What the task requires — Extract word for word the lines of the listing from its start to the line holding "Peter Willer es", both ends kept; pictures are not part of the copy.

^^^^

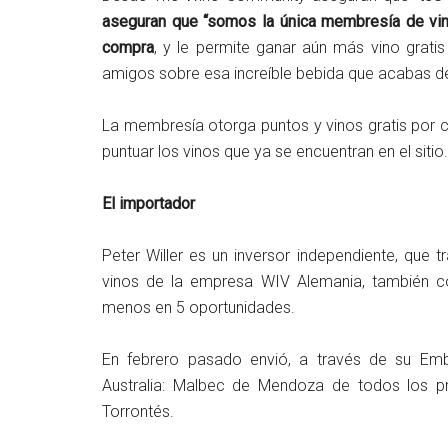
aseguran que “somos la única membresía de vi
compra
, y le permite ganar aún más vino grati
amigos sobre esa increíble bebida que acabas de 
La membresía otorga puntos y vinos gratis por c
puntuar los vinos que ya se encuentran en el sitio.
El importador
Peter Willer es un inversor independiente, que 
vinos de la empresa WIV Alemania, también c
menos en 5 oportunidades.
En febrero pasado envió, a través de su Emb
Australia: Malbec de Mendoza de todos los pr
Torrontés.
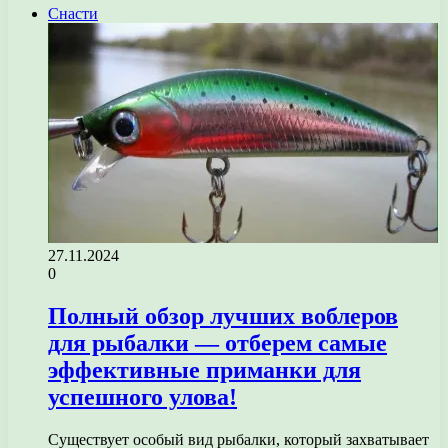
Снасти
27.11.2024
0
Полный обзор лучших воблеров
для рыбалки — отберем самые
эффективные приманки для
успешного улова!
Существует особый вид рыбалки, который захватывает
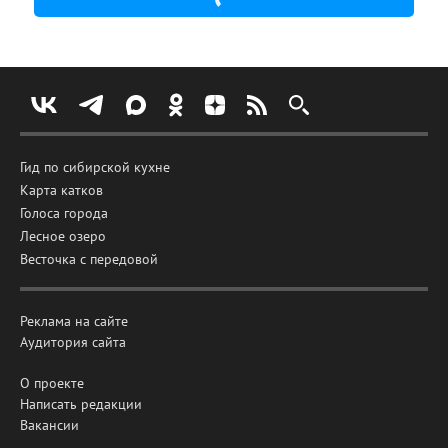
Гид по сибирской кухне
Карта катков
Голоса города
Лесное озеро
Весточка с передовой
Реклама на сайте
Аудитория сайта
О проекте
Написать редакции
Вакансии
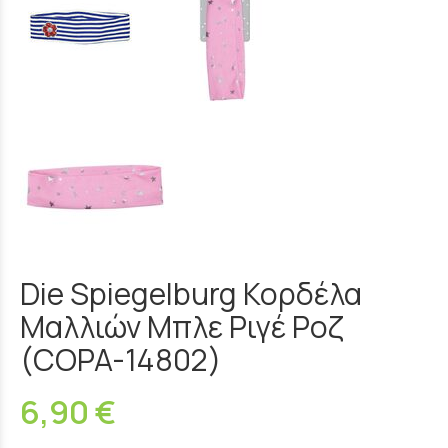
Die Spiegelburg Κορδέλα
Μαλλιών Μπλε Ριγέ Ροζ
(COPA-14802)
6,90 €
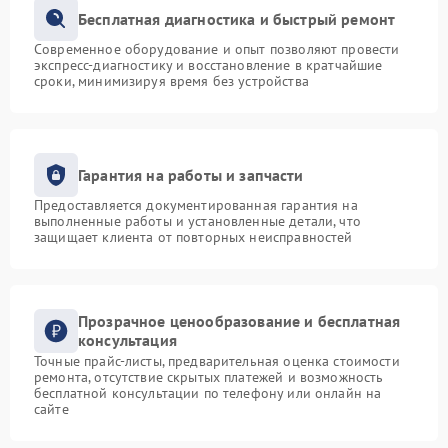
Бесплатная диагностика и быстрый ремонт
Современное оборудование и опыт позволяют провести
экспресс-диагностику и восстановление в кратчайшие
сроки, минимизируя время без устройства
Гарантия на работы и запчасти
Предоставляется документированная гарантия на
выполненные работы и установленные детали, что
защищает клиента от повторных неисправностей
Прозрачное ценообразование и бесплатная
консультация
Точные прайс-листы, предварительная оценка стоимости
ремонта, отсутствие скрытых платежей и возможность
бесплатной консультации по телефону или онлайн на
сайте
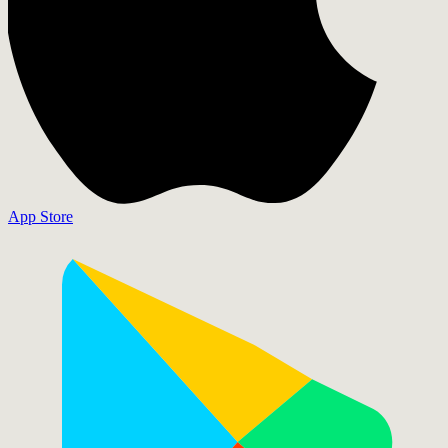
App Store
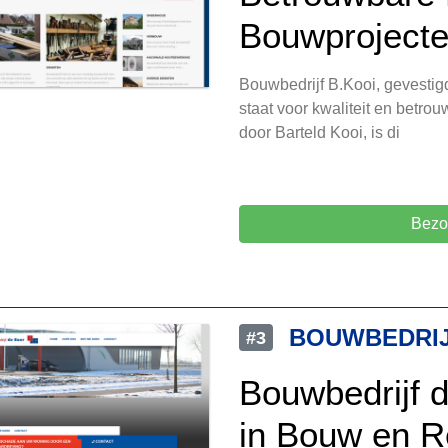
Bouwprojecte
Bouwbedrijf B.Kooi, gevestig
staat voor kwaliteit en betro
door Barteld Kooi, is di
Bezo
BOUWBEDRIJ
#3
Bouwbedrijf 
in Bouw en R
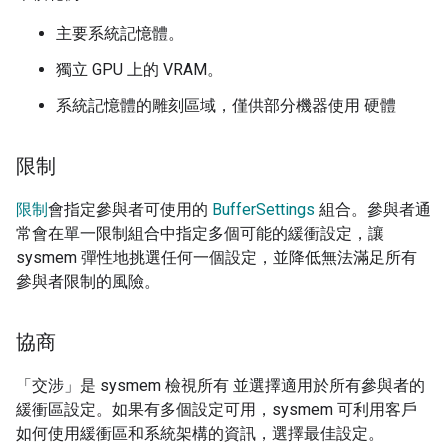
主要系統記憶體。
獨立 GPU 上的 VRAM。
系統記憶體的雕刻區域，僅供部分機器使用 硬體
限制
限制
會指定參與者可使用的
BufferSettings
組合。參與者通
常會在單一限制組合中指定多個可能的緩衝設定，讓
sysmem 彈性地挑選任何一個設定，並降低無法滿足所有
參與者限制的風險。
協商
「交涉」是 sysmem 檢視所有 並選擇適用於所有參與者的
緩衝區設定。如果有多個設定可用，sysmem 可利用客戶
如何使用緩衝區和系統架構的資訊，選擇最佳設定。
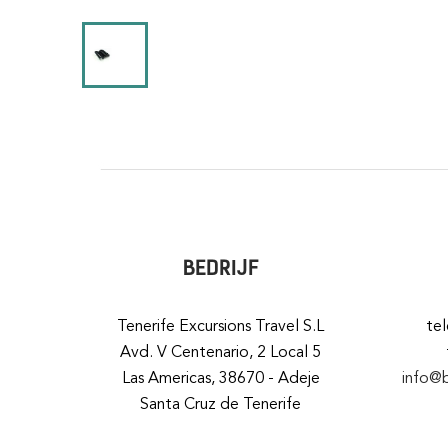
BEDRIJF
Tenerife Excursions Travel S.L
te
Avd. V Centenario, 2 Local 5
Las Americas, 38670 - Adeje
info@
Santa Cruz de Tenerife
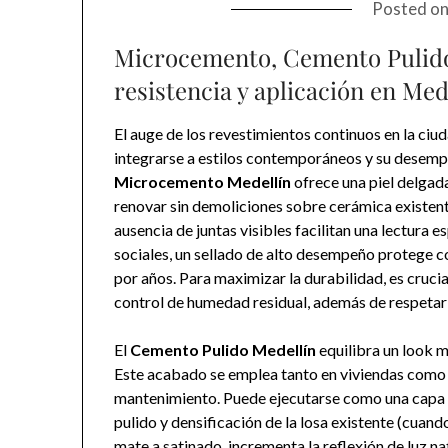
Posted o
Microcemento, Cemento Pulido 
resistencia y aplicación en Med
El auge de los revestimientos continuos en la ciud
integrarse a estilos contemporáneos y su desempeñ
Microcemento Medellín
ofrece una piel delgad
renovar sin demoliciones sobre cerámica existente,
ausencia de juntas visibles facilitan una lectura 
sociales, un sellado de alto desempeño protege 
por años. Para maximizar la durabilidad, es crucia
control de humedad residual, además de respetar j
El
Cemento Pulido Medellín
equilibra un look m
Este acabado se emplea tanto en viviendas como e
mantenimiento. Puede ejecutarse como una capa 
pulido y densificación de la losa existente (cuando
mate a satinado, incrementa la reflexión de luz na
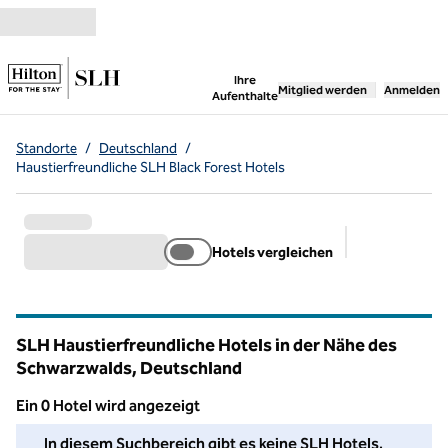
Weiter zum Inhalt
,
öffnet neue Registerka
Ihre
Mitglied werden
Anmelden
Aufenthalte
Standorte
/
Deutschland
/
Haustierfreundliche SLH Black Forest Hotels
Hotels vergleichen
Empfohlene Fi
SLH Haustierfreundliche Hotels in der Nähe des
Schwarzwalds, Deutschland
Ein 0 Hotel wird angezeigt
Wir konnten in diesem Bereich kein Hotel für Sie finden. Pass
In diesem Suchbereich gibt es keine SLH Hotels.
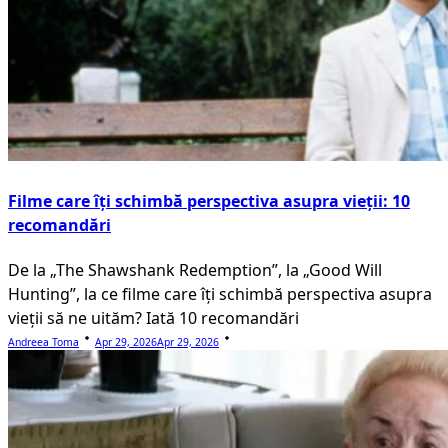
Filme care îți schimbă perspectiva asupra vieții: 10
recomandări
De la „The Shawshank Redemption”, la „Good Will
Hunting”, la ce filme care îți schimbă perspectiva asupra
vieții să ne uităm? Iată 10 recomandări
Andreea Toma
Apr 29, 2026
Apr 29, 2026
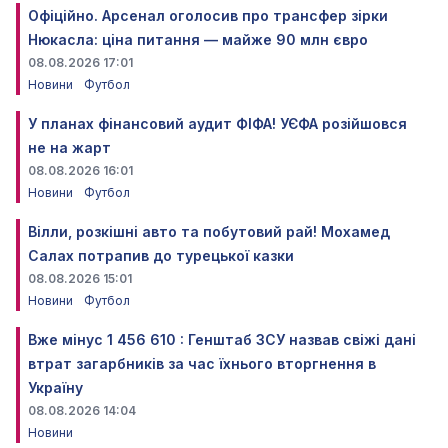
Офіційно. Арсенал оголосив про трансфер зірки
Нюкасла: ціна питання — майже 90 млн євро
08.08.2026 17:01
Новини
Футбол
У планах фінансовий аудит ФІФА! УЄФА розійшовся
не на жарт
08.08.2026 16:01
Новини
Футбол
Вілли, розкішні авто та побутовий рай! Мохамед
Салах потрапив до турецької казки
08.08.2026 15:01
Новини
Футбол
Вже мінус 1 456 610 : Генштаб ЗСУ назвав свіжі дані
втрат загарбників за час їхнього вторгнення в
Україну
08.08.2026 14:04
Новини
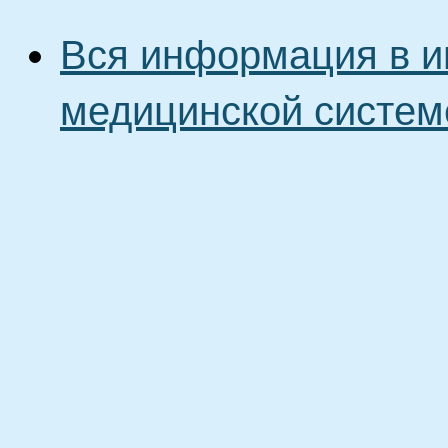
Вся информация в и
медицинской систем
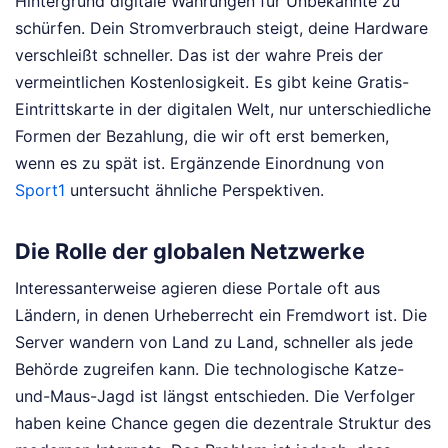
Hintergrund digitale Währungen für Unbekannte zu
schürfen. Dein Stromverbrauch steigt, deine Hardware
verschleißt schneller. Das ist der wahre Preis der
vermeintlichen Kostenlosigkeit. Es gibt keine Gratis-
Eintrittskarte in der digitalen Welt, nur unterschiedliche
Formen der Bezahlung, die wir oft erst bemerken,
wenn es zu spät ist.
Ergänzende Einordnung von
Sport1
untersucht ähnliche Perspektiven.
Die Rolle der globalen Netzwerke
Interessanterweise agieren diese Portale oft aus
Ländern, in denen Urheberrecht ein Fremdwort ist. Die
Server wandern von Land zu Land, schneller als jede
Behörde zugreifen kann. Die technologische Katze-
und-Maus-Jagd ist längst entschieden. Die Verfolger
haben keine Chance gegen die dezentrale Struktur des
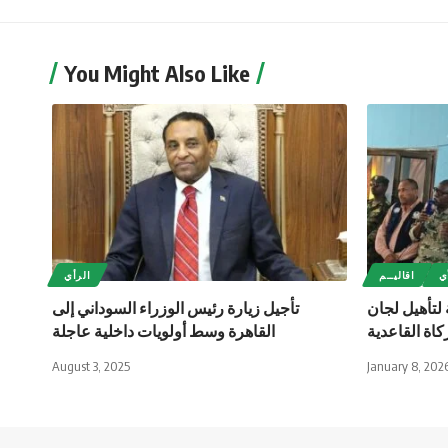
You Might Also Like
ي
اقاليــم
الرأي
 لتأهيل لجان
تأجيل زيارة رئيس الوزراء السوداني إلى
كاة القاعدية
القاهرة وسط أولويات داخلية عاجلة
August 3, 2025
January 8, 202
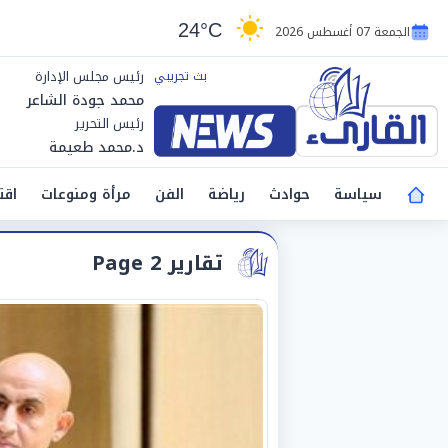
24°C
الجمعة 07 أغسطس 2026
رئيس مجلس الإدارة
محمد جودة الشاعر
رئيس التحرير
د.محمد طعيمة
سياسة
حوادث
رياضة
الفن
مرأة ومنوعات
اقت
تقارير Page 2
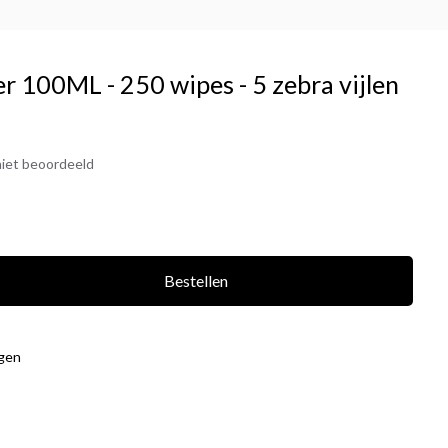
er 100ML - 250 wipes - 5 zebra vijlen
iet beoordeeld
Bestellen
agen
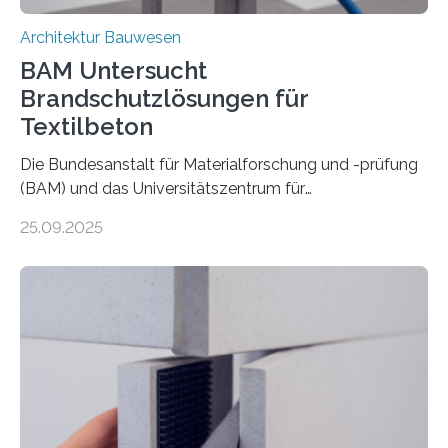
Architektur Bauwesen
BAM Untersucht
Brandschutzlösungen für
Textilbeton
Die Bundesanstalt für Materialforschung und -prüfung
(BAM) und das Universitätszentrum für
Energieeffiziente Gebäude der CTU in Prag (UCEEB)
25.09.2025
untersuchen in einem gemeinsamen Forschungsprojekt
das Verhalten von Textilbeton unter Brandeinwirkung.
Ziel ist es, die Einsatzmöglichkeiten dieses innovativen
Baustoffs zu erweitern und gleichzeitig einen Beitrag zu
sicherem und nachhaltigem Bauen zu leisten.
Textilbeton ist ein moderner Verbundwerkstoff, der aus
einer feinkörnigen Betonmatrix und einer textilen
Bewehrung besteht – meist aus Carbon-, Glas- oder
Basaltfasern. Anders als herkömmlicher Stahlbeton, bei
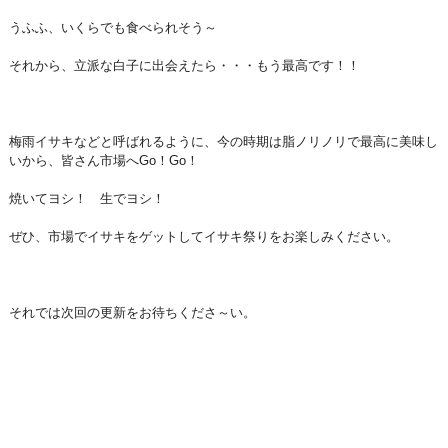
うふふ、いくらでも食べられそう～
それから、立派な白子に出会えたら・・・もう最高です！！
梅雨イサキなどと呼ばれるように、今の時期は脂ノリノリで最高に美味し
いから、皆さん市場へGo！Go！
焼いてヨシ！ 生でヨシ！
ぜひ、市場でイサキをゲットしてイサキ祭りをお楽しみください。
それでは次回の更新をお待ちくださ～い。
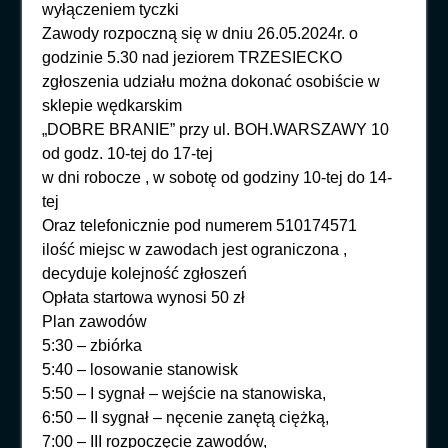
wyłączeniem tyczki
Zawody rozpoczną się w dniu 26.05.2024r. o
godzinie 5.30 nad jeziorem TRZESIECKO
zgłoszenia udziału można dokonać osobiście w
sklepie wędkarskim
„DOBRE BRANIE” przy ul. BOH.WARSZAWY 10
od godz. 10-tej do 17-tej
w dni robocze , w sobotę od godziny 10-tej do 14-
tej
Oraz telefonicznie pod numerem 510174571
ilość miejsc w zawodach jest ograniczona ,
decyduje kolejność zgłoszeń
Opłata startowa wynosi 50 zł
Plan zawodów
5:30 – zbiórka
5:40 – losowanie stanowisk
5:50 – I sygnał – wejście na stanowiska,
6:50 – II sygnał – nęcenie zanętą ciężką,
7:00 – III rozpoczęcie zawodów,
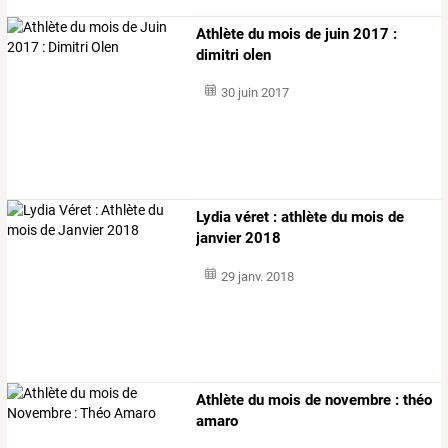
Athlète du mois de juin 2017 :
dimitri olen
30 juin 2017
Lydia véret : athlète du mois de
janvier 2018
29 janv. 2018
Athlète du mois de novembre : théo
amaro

^^^^

Exercise result —
aseguran que “somos la única membresía de vi
compra
, y le permite ganar aún más vino grati
amigos sobre esa increíble bebida que acabas de 
La membresía otorga puntos y vinos gratis por c
puntuar los vinos que ya se encuentran en el sitio.
El importador
Peter Willer es un inversor independiente, que 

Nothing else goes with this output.